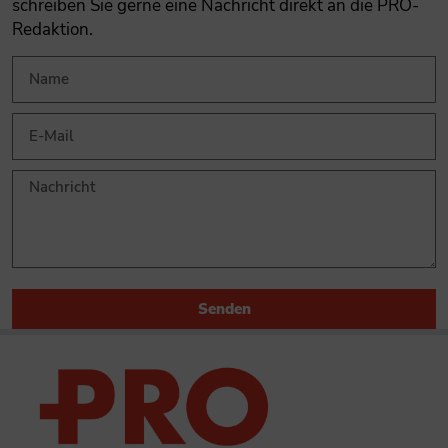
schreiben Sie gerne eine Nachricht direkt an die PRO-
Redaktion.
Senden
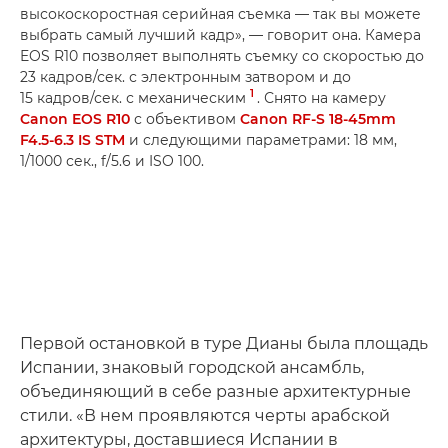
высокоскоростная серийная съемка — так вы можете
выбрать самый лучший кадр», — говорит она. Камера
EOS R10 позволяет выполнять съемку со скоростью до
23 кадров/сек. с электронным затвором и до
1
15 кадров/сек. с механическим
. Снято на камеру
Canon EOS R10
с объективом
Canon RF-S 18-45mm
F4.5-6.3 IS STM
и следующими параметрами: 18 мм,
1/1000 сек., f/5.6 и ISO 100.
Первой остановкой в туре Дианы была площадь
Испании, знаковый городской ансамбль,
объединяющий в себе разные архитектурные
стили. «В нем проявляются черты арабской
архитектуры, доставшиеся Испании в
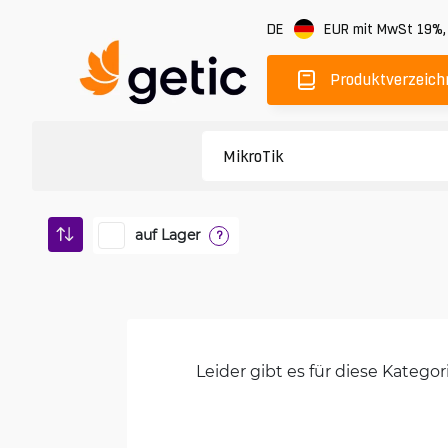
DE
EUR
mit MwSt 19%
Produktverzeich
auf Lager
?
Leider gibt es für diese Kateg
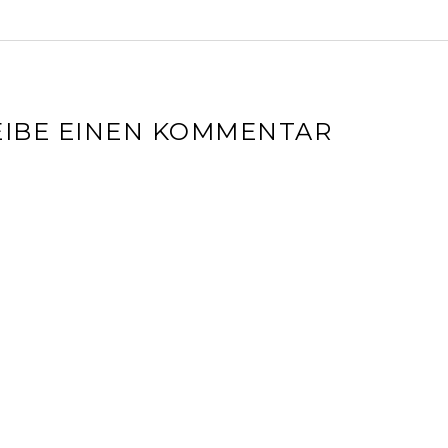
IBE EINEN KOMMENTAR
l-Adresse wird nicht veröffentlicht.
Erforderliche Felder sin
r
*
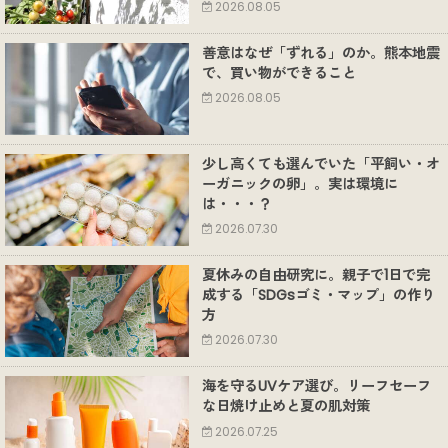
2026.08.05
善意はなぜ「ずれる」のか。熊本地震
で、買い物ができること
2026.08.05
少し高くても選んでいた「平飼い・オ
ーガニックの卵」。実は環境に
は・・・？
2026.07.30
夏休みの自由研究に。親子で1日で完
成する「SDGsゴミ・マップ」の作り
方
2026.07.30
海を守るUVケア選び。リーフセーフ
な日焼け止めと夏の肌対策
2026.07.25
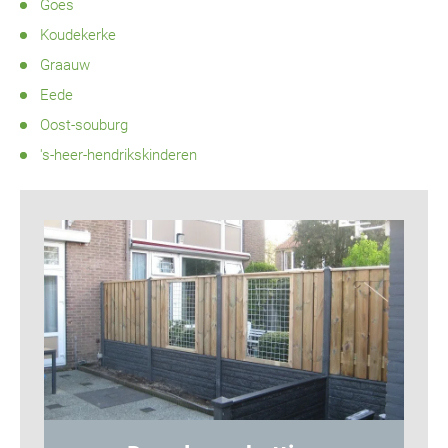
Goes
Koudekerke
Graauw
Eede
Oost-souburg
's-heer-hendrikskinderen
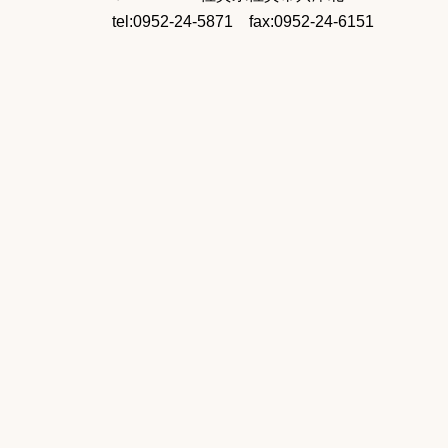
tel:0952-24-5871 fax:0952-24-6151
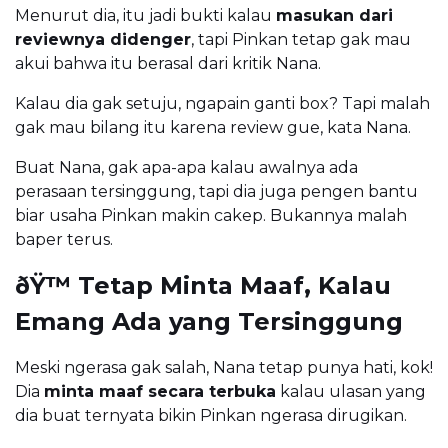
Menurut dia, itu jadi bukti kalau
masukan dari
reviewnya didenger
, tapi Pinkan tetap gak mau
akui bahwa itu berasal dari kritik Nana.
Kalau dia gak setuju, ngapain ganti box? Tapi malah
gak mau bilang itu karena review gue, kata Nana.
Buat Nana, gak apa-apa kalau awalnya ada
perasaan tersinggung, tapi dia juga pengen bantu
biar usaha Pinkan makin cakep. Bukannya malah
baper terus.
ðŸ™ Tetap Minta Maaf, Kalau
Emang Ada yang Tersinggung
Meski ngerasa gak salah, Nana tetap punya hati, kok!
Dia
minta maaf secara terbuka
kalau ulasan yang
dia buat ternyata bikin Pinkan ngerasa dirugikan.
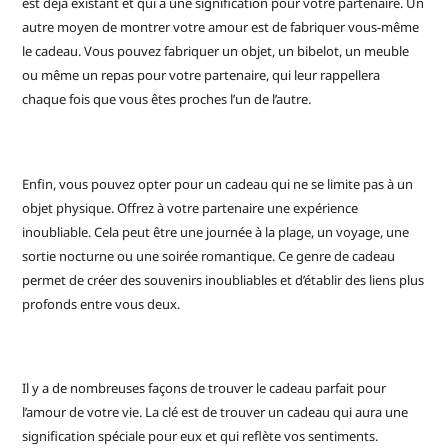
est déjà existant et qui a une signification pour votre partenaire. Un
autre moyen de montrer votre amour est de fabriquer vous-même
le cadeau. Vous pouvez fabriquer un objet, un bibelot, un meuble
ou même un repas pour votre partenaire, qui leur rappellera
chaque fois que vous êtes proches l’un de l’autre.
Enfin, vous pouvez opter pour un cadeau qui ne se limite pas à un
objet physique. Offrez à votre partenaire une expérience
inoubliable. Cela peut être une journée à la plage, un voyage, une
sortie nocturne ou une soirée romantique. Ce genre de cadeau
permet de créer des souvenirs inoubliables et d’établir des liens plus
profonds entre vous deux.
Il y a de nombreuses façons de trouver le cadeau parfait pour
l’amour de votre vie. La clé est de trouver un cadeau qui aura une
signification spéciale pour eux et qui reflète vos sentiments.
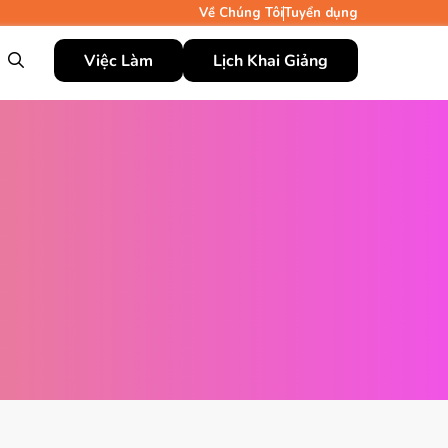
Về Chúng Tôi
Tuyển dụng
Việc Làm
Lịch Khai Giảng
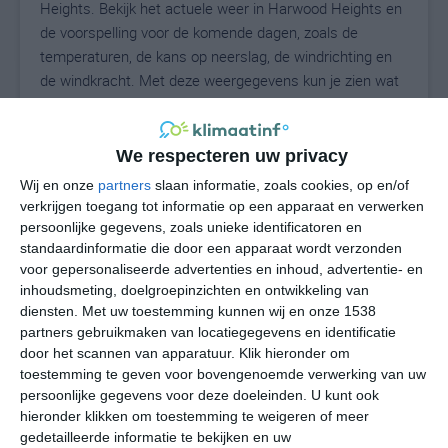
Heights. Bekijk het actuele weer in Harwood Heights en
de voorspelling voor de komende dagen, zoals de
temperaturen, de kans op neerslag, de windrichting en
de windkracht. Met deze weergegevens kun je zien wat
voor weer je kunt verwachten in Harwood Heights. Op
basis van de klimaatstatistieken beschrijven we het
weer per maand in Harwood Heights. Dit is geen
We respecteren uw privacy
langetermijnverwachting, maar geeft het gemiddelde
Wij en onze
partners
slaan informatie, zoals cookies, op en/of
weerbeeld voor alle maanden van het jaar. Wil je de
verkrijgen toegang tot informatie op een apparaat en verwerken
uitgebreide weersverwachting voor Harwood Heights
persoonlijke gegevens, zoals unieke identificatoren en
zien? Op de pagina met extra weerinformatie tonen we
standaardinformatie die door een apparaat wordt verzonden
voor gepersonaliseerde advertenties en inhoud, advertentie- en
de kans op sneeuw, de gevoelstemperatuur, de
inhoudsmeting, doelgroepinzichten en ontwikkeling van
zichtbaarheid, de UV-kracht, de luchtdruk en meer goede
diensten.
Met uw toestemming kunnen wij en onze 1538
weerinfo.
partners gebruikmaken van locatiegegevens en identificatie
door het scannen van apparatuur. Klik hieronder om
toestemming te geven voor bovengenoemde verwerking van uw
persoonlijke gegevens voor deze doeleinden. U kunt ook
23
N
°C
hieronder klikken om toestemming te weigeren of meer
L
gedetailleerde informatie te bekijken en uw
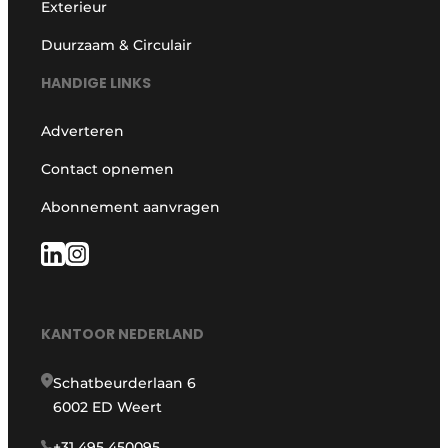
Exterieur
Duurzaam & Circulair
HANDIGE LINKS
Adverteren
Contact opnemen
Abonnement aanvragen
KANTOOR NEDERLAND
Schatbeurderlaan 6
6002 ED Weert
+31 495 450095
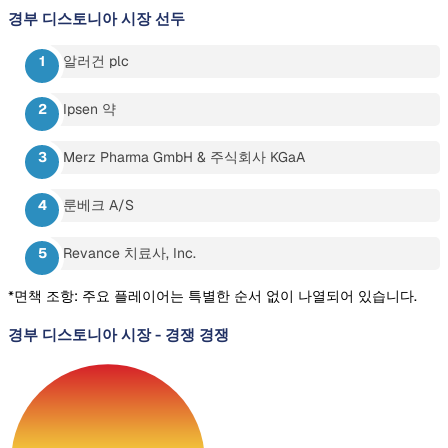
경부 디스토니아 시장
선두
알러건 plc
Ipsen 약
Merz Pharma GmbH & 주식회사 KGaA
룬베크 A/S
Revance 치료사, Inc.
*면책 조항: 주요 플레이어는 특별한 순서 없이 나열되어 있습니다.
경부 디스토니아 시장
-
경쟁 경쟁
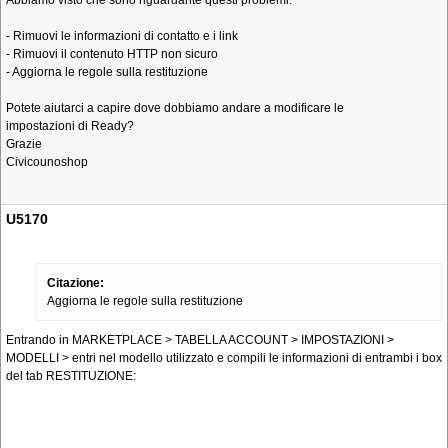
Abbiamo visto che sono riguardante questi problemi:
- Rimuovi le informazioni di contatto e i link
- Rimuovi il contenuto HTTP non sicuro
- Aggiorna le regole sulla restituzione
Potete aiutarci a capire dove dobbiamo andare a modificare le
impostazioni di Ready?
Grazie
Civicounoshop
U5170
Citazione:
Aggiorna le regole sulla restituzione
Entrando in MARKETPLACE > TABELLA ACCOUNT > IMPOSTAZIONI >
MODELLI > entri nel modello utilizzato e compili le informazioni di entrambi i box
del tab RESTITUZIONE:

* * *

Make an exact printout of the listing above, omitting the images.

ANSWER FOR THIS EXERCISE –
schreiben Sie gerne eine Nachricht direkt an die PRO-
Redaktion.
Senden
высокоскоростная серийная съемка — так вы можете
выбрать самый лучший кадр», — говорит она. Камера
EOS R10 позволяет выполнять съемку со скоростью до
23 кадров/сек. с электронным затвором и до
1
15 кадров/сек. с механическим
. Снято на камеру
Canon EOS R10
с объективом
Canon RF-S 18-45mm
F4.5-6.3 IS STM
и следующими параметрами: 18 мм,
1/1000 сек., f/5.6 и ISO 100.
Первой остановкой в туре Дианы была площадь
Испании, знаковый городской ансамбль,
объединяющий в себе разные архитектурные
стили. «В нем проявляются черты арабской
архитектуры, доставшиеся Испании в
DE
EUR
mit MwSt 19%
Produktverzeich
auf Lager
?
Leider gibt es für diese Kateg
IBE EINEN KOMMENTAR
l-Adresse wird nicht veröffentlicht.
Erforderliche Felder sin
r
*
2026.08.05
善意はなぜ「ずれる」のか。熊本地震
で、買い物ができること
2026.08.05
少し高くても選んでいた「平飼い・オ
ーガニックの卵」。実は環境に
は・・・？
2026.07.30
夏休みの自由研究に。親子で1日で完
成する「SDGsゴミ・マップ」の作り
方
2026.07.30
海を守るUVケア選び。リーフセーフ
な日焼け止めと夏の肌対策
2026.07.25
Goes
Koudekerke
Graauw
Eede
Oost-souburg
's-heer-hendrikskinderen
tel:0952-24-5871 fax:0952-24-6151
Menurut dia, itu jadi bukti kalau
masukan dari
reviewnya didenger
, tapi Pinkan tetap gak mau
akui bahwa itu berasal dari kritik Nana.
Kalau dia gak setuju, ngapain ganti box? Tapi malah
gak mau bilang itu karena review gue, kata Nana.
Buat Nana, gak apa-apa kalau awalnya ada
perasaan tersinggung, tapi dia juga pengen bantu
biar usaha Pinkan makin cakep. Bukannya malah
baper terus.
ðŸ™ Tetap Minta Maaf, Kalau
Emang Ada yang Tersinggung
Meski ngerasa gak salah, Nana tetap punya hati, kok!
Dia
minta maaf secara terbuka
kalau ulasan yang
dia buat ternyata bikin Pinkan ngerasa dirugikan.
est déjà existant et qui a une signification pour votre partenaire. Un
autre moyen de montrer votre amour est de fabriquer vous-même
le cadeau. Vous pouvez fabriquer un objet, un bibelot, un meuble
ou même un repas pour votre partenaire, qui leur rappellera
chaque fois que vous êtes proches l’un de l’autre.
Enfin, vous pouvez opter pour un cadeau qui ne se limite pas à un
objet physique. Offrez à votre partenaire une expérience
inoubliable. Cela peut être une journée à la plage, un voyage, une
sortie nocturne ou une soirée romantique. Ce genre de cadeau
permet de créer des souvenirs inoubliables et d’établir des liens plus
profonds entre vous deux.
Il y a de nombreuses façons de trouver le cadeau parfait pour
l’amour de votre vie. La clé est de trouver un cadeau qui aura une
signification spéciale pour eux et qui reflète vos sentiments.
Về Chúng Tôi
Tuyển dụng
Việc Làm
Lịch Khai Giảng
Heights. Bekijk het actuele weer in Harwood Heights en
de voorspelling voor de komende dagen, zoals de
temperaturen, de kans op neerslag, de windrichting en
de windkracht. Met deze weergegevens kun je zien wat
voor weer je kunt verwachten in Harwood Heights. Op
basis van de klimaatstatistieken beschrijven we het
weer per maand in Harwood Heights. Dit is geen
We respecteren uw privacy
langetermijnverwachting, maar geeft het gemiddelde
Wij en onze
partners
slaan informatie, zoals cookies, op en/of
weerbeeld voor alle maanden van het jaar. Wil je de
verkrijgen toegang tot informatie op een apparaat en verwerken
uitgebreide weersverwachting voor Harwood Heights
persoonlijke gegevens, zoals unieke identificatoren en
zien? Op de pagina met extra weerinformatie tonen we
standaardinformatie die door een apparaat wordt verzonden
voor gepersonaliseerde advertenties en inhoud, advertentie- en
de kans op sneeuw, de gevoelstemperatuur, de
inhoudsmeting, doelgroepinzichten en ontwikkeling van
zichtbaarheid, de UV-kracht, de luchtdruk en meer goede
diensten.
Met uw toestemming kunnen wij en onze 1538
weerinfo.
partners gebruikmaken van locatiegegevens en identificatie
door het scannen van apparatuur. Klik hieronder om
toestemming te geven voor bovengenoemde verwerking van uw
persoonlijke gegevens voor deze doeleinden. U kunt ook
23
N
°C
hieronder klikken om toestemming te weigeren of meer
L
gedetailleerde informatie te bekijken en uw
Exterieur
Duurzaam & Circulair
HANDIGE LINKS
Adverteren
Contact opnemen
Abonnement aanvragen
KANTOOR NEDERLAND
Schatbeurderlaan 6
6002 ED Weert
+31 495 450095
경부 디스토니아 시장
선두
알러건 plc
Ipsen 약
Merz Pharma GmbH & 주식회사 KGaA
룬베크 A/S
Revance 치료사, Inc.
*면책 조항: 주요 플레이어는 특별한 순서 없이 나열되어 있습니다.
경부 디스토니아 시장
-
경쟁 경쟁
Abbiamo visto che sono riguardante questi problemi:
- Rimuovi le informazioni di contatto e i link
- Rimuovi il contenuto HTTP non sicuro
- Aggiorna le regole sulla restituzione
Potete aiutarci a capire dove dobbiamo andare a modificare le
impostazioni di Ready?
Grazie
Civicounoshop
U5170
Citazione:
Aggiorna le regole sulla restituzione
Entrando in MARKETPLACE > TABELLA ACCOUNT > IMPOSTAZIONI >
MODELLI > entri nel modello utilizzato e compili le informazioni di entrambi i box
del tab RESTITUZIONE:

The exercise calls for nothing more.